═══ Records shown
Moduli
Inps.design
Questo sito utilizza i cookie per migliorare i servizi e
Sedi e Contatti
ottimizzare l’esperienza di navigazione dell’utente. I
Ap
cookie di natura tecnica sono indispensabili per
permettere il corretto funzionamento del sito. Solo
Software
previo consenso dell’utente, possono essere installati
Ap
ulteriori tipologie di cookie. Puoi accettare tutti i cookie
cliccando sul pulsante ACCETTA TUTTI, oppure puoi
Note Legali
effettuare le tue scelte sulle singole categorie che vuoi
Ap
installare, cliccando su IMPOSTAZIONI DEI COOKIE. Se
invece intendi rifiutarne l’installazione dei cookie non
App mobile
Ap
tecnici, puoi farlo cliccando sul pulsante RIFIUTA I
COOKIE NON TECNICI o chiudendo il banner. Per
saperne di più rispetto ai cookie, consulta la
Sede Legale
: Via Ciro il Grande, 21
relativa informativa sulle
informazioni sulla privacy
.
══════
═══ Records shown
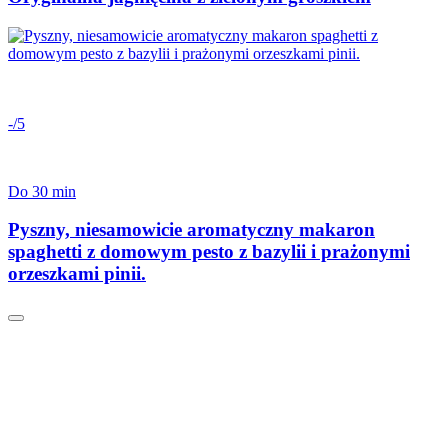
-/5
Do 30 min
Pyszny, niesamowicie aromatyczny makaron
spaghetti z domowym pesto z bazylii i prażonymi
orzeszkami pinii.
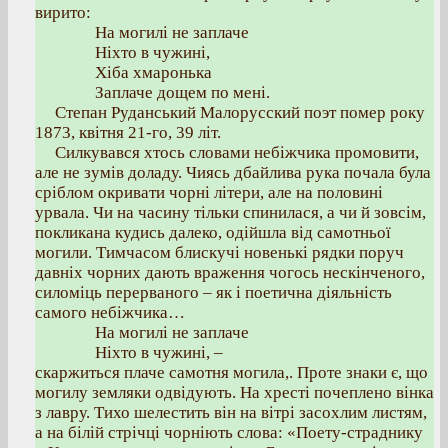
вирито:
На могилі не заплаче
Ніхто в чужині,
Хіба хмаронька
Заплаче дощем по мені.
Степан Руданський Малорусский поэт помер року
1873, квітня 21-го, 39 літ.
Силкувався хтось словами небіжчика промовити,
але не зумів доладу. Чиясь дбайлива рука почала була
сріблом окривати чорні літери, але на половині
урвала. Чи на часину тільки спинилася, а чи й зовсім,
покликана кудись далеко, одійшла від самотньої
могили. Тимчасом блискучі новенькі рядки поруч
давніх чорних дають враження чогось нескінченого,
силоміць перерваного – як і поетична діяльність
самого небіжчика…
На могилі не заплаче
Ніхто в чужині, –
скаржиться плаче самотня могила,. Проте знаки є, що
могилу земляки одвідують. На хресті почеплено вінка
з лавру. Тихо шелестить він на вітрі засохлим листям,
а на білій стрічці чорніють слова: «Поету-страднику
══════
◆ **What is being asked**
Which of the lines above mention the word "sulle"? Pull those lines out.

◆ **Written response**
effettuare le tue scelte sulle singole categorie che vuoi
relativa informativa sulle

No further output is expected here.